Task instructions:
Find the line with "Mani pasūtījumi" in the records below. Output exactly from there until after the line with "Ethics channel", without pictures.

(Stored data entries)

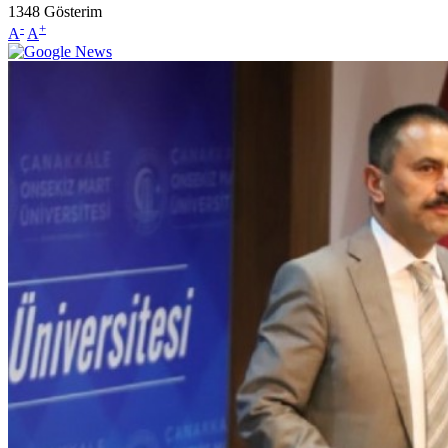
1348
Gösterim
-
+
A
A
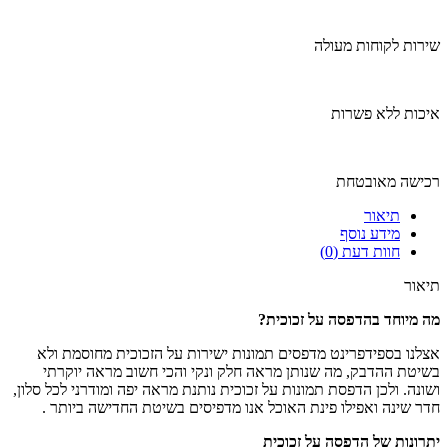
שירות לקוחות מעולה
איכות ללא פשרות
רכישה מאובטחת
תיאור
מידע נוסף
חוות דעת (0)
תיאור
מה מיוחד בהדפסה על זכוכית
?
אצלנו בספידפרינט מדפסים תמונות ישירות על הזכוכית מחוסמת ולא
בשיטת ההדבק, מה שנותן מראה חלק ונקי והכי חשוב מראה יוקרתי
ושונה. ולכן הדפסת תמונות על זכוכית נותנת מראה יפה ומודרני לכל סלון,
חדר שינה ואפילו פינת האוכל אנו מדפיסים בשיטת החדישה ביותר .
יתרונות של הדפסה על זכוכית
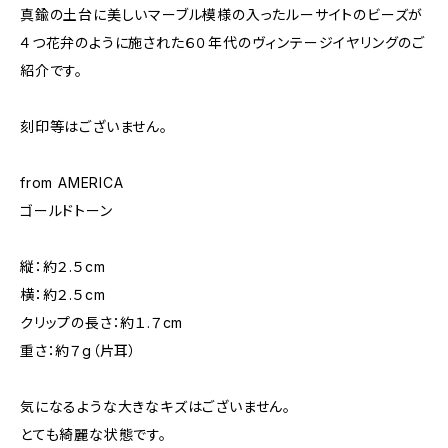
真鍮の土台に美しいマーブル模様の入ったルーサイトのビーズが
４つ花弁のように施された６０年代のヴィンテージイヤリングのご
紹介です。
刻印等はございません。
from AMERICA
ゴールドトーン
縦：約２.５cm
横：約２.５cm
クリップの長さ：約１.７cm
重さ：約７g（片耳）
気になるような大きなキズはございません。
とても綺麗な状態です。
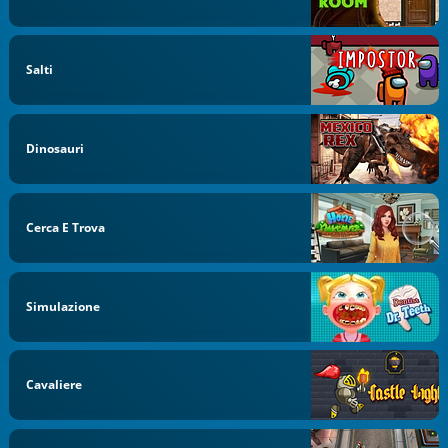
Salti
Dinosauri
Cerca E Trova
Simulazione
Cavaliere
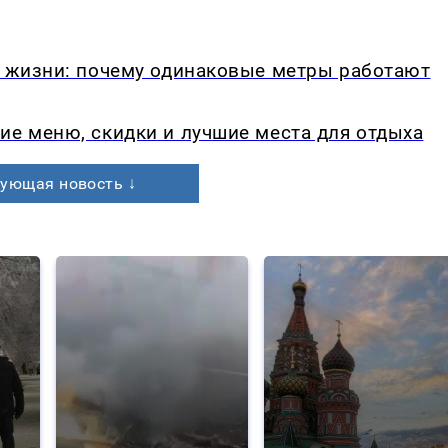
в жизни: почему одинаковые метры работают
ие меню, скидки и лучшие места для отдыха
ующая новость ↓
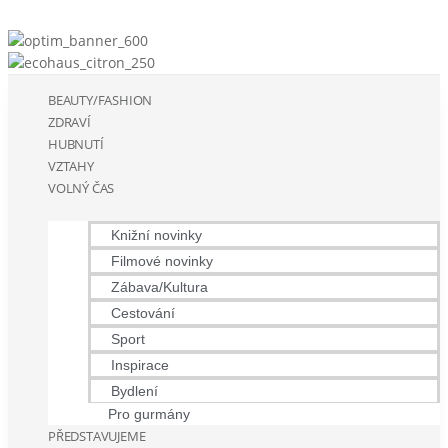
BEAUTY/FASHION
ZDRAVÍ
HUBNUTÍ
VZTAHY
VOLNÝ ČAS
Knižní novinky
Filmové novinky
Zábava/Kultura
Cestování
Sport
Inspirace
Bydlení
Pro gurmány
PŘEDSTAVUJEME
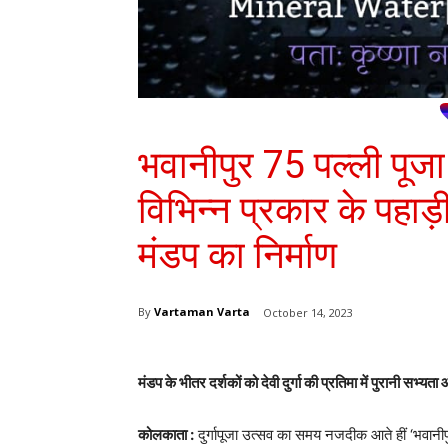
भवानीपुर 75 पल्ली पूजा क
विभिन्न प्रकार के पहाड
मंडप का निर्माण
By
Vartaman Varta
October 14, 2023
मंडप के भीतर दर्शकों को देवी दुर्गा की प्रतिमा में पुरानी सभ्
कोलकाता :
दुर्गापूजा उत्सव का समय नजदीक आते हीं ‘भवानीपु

* * *

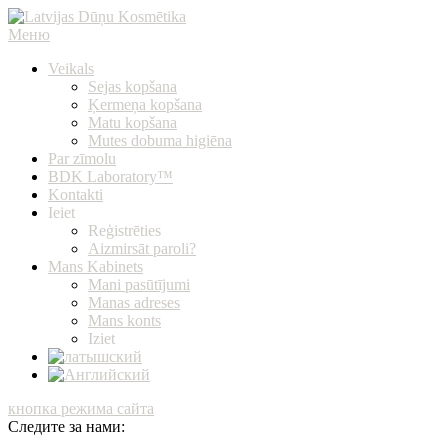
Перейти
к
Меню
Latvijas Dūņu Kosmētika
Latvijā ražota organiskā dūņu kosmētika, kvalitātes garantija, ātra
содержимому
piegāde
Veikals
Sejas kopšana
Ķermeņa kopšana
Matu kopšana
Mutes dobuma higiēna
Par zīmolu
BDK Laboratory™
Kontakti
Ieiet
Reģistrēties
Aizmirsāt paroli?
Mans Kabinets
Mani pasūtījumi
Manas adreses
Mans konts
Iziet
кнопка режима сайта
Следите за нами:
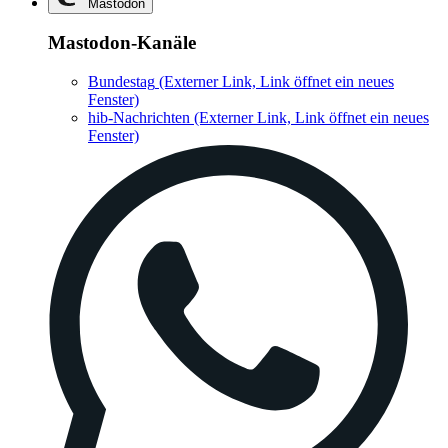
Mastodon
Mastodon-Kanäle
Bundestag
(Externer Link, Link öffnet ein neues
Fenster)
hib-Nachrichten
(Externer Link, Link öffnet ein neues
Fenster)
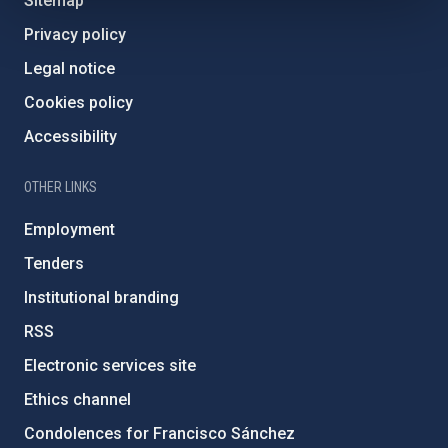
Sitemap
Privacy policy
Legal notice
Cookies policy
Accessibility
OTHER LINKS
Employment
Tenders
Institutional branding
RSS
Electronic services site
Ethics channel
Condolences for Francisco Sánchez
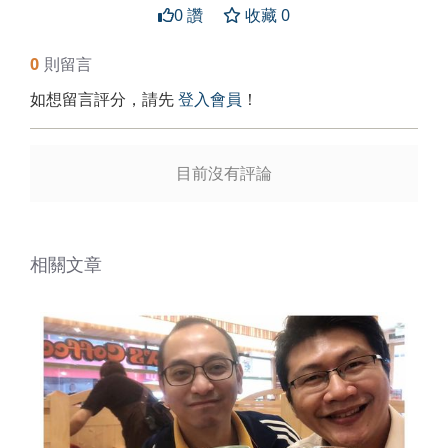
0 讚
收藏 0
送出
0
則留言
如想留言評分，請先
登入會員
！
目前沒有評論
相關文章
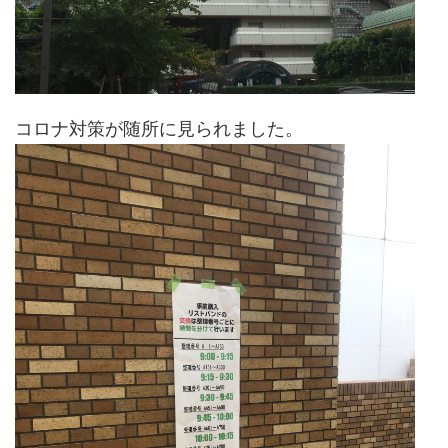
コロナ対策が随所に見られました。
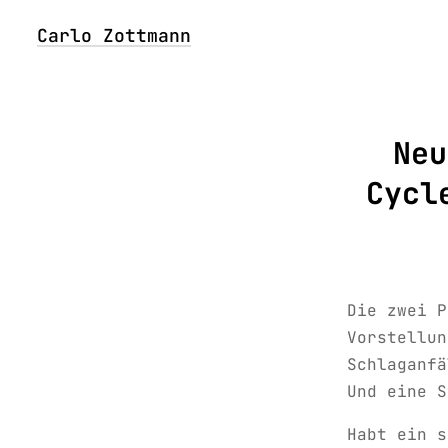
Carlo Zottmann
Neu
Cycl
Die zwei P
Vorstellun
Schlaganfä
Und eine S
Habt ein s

Answer below:
Mani pasūtījumi
Manas adreses
Mans konts
Iziet
кнопка режима сайта
Следите за нами:
Mastodon
Mastodon-Kanäle
Bundestag
(Externer Link, Link öffnet ein neues
Fenster)
hib-Nachrichten
(Externer Link, Link öffnet ein neues
Fenster)
Sitemap
Privacy policy
Legal notice
Cookies policy
Accessibility
OTHER LINKS
Employment
Tenders
Institutional branding
RSS
Electronic services site
Ethics channel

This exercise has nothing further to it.